_Source data_:

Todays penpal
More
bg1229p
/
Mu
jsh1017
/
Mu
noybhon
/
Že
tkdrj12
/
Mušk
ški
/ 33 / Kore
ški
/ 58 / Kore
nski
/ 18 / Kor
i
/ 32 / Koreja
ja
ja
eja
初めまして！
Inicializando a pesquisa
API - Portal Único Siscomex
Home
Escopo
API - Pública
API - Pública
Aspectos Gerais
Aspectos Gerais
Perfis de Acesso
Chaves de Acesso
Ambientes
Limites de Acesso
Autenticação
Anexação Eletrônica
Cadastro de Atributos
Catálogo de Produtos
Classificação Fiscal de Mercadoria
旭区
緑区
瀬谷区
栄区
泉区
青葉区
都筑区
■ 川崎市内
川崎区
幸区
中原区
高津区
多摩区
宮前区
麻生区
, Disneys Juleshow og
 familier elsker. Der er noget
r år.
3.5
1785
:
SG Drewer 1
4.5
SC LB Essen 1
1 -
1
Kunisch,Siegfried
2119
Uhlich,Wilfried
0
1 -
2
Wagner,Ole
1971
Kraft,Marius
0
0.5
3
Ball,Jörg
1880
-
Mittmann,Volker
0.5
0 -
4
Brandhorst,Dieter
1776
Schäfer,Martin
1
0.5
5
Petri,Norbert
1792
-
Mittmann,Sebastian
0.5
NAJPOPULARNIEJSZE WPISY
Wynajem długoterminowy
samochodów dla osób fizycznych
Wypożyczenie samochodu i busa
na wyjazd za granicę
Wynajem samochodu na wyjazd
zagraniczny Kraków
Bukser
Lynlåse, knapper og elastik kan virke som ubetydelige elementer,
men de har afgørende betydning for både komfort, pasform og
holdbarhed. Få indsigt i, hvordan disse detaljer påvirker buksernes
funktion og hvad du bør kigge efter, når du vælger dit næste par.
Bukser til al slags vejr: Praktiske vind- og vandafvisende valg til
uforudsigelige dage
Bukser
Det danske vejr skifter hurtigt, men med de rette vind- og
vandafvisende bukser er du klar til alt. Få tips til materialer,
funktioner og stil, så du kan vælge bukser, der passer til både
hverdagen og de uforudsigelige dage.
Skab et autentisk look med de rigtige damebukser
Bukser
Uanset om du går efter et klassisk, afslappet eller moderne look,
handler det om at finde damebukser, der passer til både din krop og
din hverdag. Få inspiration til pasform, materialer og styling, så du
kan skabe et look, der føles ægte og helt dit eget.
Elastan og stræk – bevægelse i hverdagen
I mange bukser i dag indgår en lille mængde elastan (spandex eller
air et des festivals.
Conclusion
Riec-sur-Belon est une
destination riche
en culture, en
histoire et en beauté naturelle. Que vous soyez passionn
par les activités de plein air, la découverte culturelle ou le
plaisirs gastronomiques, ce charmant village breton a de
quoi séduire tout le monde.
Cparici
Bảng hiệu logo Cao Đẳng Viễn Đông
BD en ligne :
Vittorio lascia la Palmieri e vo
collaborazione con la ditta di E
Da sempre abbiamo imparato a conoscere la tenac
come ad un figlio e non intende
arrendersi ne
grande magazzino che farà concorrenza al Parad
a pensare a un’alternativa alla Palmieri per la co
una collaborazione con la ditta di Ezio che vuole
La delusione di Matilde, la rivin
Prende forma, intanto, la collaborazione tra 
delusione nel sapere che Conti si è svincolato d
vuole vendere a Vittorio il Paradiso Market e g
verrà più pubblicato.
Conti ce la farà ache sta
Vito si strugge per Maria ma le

_Your goal_: Taking the listing as a whole, count how many of its lines contain the word "farà", and reply with that count alone.

_Output below_: 2